I guess I'm interested in why you feel that emphasising the time, skill, and effort going into an artwork is the most important or best way to distinguish it from AI content. For me (and I obviously take a pretty dim view to AI stuff myself) the difference is intent - an AI's response to a prompt has no creative intent, no human mistakes, no cultural viewpoint, no personal baggage. At best it can only simulate those things. But my friend's (stunning and skilled) acrylic painting of their cat, and my friend's daughter's (unintelligible) crayon drawings of cats both have human intent, and end up looking the way they do because of the unique person who made them. Whether they took two minutes or weeks and weeks, that's still really different from AI content to me. And you leave WAY more of yourself on the table with writing. Even a ten year old on a sugar high!

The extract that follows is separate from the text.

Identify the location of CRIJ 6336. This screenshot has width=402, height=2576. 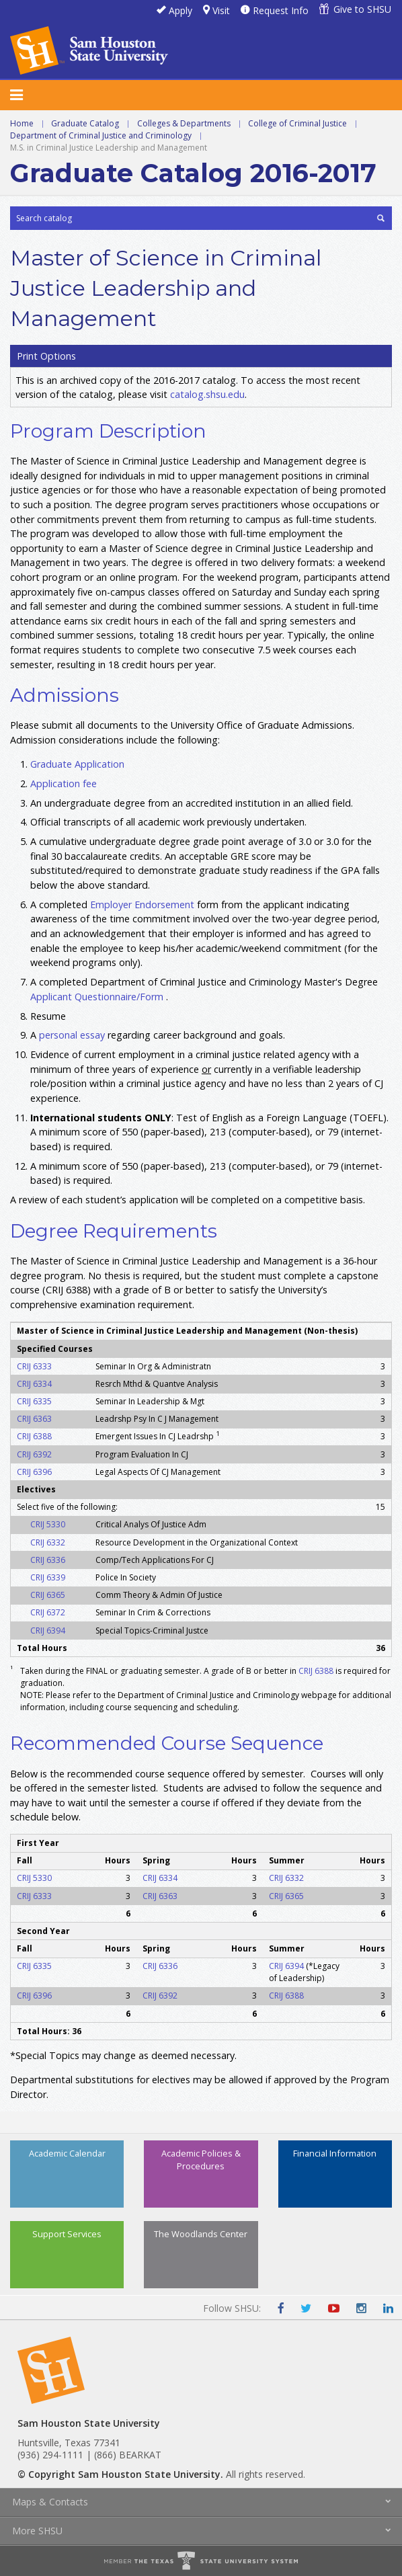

I don't mean to be rude, but to me the emphasis on time/skill/effort tends to feel a bit elitist. I think it can foster a really discouraging environment for new artists/writers/etc who aren't skilled yet and so end up producing stuff that's kind of bad - and despite probably having put in a lot of effort, art that's not very good is often interpreted as low effort or "not trying hard enough". I don't know, I wouldn't want to discourage the baby (new artists) in an effort to get rid of the bathwater (AI).
no subject
(Anonymous) 2023-08-25 05:08 pm (UTC)(link)I know my viewpoint is elitist, and I don't like it either. When I first started writing I could barely string two sentences together, and I was lucky no one was kicking me in the face for writing so badly and daring to put my mess out there for everyone to see. But that was twenty years ago, and the world's a different place now. And because of AI and the general disregard for writing and writers as displayed by studios who want to replace skilled writers with AI prompts, remakes, and scripted reality tv, I think we need to make art and artists more valuable, more respected, not less by putting their efforts on the same level of fingerpainting parents stick on a fridge. We need writing and all forms of drawing, as artforms, to meet higher standards now more than ever.
Doing anything else, in my opinion, is opening the door to artists, all artists, being more easily relegated to irrelevance and destitution.
no subject
(Anonymous) 2023-08-25 07:18 pm (UTC)(link)no subject
(Anonymous) 2023-08-26 05:39 am (UTC)(link)Above anon and yes, this is exactly the point I was trying to make. When you start imposing arbitrary requirements like "you must have this much skill/have spent this much blood, sweat, and tears honing your craft" before someone can call themselves a writer/artist, you're implicitly discouraging all of those people who DON'T have that level of skill yet or maybe can't put in that amount of time from even trying at all. It's gatekeeping and it's shitty.
If you've written a story/drawn a picture, you're a writer/artist and you can call yourself that regardless of your level of technical skill. And that's what's great! You did a thing and you can be proud of doing that thing even if it might not be the best thing out there.